Il progetto "Svizzera 240: House Tour" è firmato da quattro architetti: Alessandro Bosshard, Li Tavor, Matthew van der Ploeg e Ani Vihervaara. Il loro intento, che ci appare riuscito e non senza sfumature che possiamo definire narrative, per esempio per l'uso in certi casi di una scala diversa di dimensioni, è stato quello di costruire una rappresentazione.

"E' molto importante capire che quello che mostriamo qui - ha proseguito Paucic - è la rappresentazione di un House Tour, ed è interessante perché ci sono delle situazioni nelle quali si visita un appartamento vuoto, per esempio quando lo si vuole comprare o affittare oppure quando degli amici vogliono mostrarti la casa che hanno appena comprato. In questo caso i nostri architetti sono partiti guardando immagini sul Web di appartamenti vuoti e hanno individuato un'estetica specifica, molto interessante".

Visitando gli spazi del padiglione ai Giardini, ci si rende conto che quello che stiamo attraversando non è solo uno spazio vuoto, ma un vero e proprio spazio di possibilità, nonché un terreno comune nel quale, in linea con il tema della Biennale di quest'anno, si realizza la dimensione intima della libertà di vivere uno spazio. E il Leone d'Oro sembra una conseguenza quasi naturale di questo approccio.

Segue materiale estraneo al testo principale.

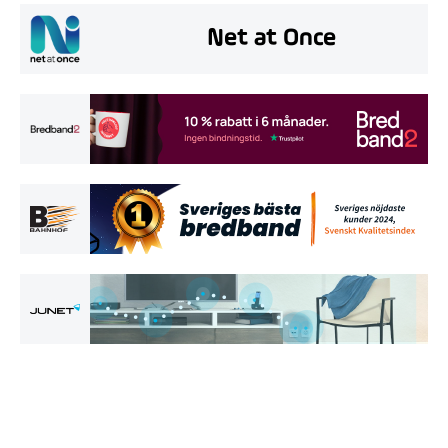
Net at Once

"La Svizzera è stata presente alla Biennale fin dagli anni Quaranta - ha concluso il project leader elvetico - e ha un suo padiglione dagli anni Cinquanta e questa è la primissima volta che vinciamo un Leone d'Oro, considerando sia arte che architettura. E' una grande soddisfazione e io credo che lo sia ancora di più perché quest'anno ci siamo presi dei rischi, abbiamo deciso di competere e abbiamo vinto con un team di architetti molto giovani".

Il premio arriva anche, a nostro modesto parere, a coronare una serie di partecipazioni della Svizzera alle ultime Biennali di arte e architettura di altissimo livello, su tutte basti citare la ormai leggendaria piscina di Pamela Rosenkranz del 2015. A dimostrazione di un progetto culturale a tutto tondo che si mostra molto dinamico e consapevole.